Festive Seasons are usually marked with back and forth invitations to/from your Relatives’ and Friends’ homes. As a guest, it is important for you and your Children to behave in certain ways, else you may not be invited again. In short, you need to mind your manners…

Some simple rules to being a welcome guest…

 If you have been invited, you need to acknowledge the invitation and state whether you will be coming. Please do not take along more people than have been invited – and if you must, do ask permission first.

 If you decide to visit someone uninvited, do tell them you are coming. Do not show up at someone’s door ‘in the spirit of Christmas’ without first telling them. Do not also tell them when you are already on your way. A two to three day minimum notice is just fine.

 So now you are headed to your Host’s place…Hmmmm… Please go with a gift clutched very tightly to your bosom. It is a season of give and take after all. Nothing major, but it should be thoughtful.
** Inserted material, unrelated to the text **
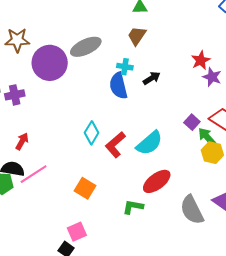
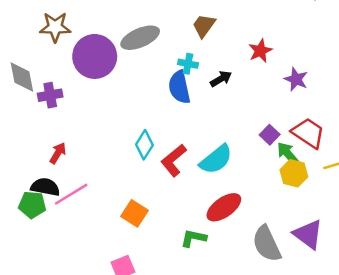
red star: (201, 60) -> (260, 51), moved

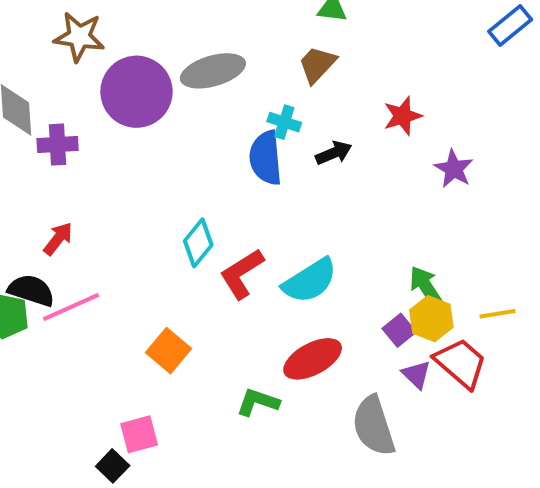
red trapezoid: (308, 133) -> (461, 363), moved
purple square: (270, 135) -> (399, 330), moved
purple triangle: (308, 234) -> (416, 375), moved, size x0.6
In these parts, examples of thoughtful gifts to arrive with are a Hamper if you can afford it, a bottle of wine (non-alcoholic is preferable unless you know your friend or relative to be someone who’s not embarrassed to show they drink), a full cake or a dozen cupcakes, a bottle of good quality (Wesson) frying oil, already made Chinchin, a little bag of rice, a baaing live goat if you fancy the dramatic, bottled water, ‘soft’ drinks, nicely fried meat (in our suspicious society where most people usually suspect the other is out to get them, or stunt their destiny – whatever that means, please only give already prepared food to those with whom you enjoy a mutually trusting relationship). Of course, I cannot emphasize enough that your gift must be well wrapped/packaged. Remember, your gift is a reflection of you! So, no stale food, no gift which expiry date reads a shelf life of only two weeks remaining, no indigenous broth unless you know the person to like it also, etc. Being thoughtful is key.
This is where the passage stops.